Ce triple ensemble pensé et scénarisé par Jouffroy aura décomplexé la pratique artistique en démontrant que l’objet théâtralisé, finalement se rapproche d’un tableau qui se prolongerait au-delà de lui-même, débordant du côté de sa troisième dimension jusqu’à se faire sculpture, architecture, théâtre, environnement… en ce sens, pionnière, l’exposition Les Objecteurs impose à Paris la pratique naissante de l’installation, pratique qui deviendra courante dans l’art conceptuel, le minimalisme, l’arte povera…
En 2000, Pascal Letellier écrivait à juste titre, dans sa préface à Objecteurs/Artmakers, que les Objecteurs avaient marqué dans le paysage de l’art l’apparition de l’installation « comme solution plastique au paradoxe de l’image et de la forme. » Leurs œuvres ont également donné corps à cette révolution du regard théorisée par Jouffroy dans son essai éponyme de 1964. Pour autant, pas question de faire groupe, monter un collectif, créer une école. Lier artificiellement des artistes dont les pratiques et les vues se savaient exclusives les unes des autres eût été contraire au but recherché : « Les Objecteurs ne peuvent se grouper d’aucune manière : chacun d’eux est seul, entièrement seul, dans son aventure. Entre Arman et Spoerri, il y a déjà un abîme ; entre Jean-Pierre Raynaud et Daniel Pommereulle, un autre abîme. »
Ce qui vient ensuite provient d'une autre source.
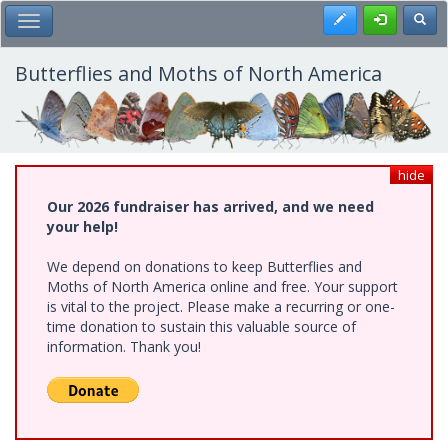
Skip
Register
Toggl
Toggle Main Menu
to
main
content
Butterflies and Moths of North America
hide
Our 2026 fundraiser has arrived, and we need
your help!
We depend on donations to keep Butterflies and
Moths of North America online and free. Your support
is vital to the project. Please make a recurring or one-
time donation to sustain this valuable source of
information. Thank you!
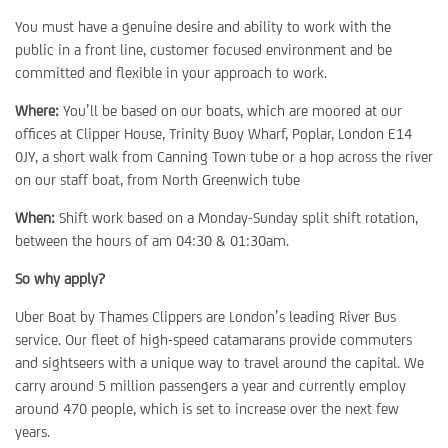
You must have a genuine desire and ability to work with the
public in a front line, customer focused environment and be
committed and flexible in your approach to work.
Where:
You’ll be based on our boats, which are moored at our
offices at Clipper House, Trinity Buoy Wharf, Poplar, London E14
0JY, a short walk from Canning Town tube or a hop across the river
on our staff boat, from North Greenwich tube
When:
Shift work based on a Monday-Sunday split shift rotation,
between the hours of am 04:30 & 01:30am.
So why apply?
Uber Boat by Thames Clippers are London’s leading River Bus
service. Our fleet of high-speed catamarans provide commuters
and sightseers with a unique way to travel around the capital. We
carry around 5 million passengers a year and currently employ
around 470 people, which is set to increase over the next few
years.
Anti publicitaire, le pari de Jouffroy avec Les Objecteurs, une fois de plus est celui de la confiance octroyée en l’individu créateur ; celui ont le cheminement solitaire est en capacité de conduire à une redécouverte de la totalité de la pensée « commune à tous ». Il n’est pas insignifiant qu’en cette même année 1965, le poète pose les premiers jalons de son individualisme-révolutionnaire : « Théorie et pratique du rôle révolutionnaire de chaque individu dans la vie de tous les individus. »
Parmi les œuvres remarquables que révèle au public cette triple exposition, de celles qui court-circuitent la pensée, élargissent ses connexions mentales, la précipitent hors d’elle-même ou déclenchent une déflagration de sa substance nerveuse, on notera L’En dedans pris et la Cible par d’autres visées de Daniel Pommereulle, procédant de sa suite d’apparitions isolées dite des Objets hors vue, mais également Le Blason de Kiwi, « tableau-piège » de Daniel Spoerri et Douloureux souvenir son « Détrompe-l’œil », encore, le silencieux Psycho-collage aux papillons de Jean-Pierre Raynaud ou les assemblages cubiques et ouverts de la série Your Portrait de Tetsumi Kudo.
En 2000, sous l’impulsion de son commissaire Pascal Letellier, l’exposition « Objecteurs/Artmakers » qui prend place au Théâtre national de Cherbourg reconstitue l’exposition « Les Objecteurs » mais pour l’associer à une génération nouvelle de jeunes artistes (Jérôme Basserode, Alain Bublex, Claude Closky, Frédéric Coupet, Michel Guet et Monique Le Houelleur) Six créateurs choisis par Alain Jouffroy, réunis par lui sous le nom d’artmakers, qui avaient pour commune pratique de multiplier leurs moyens d’expression pour échapper à la spécialisation.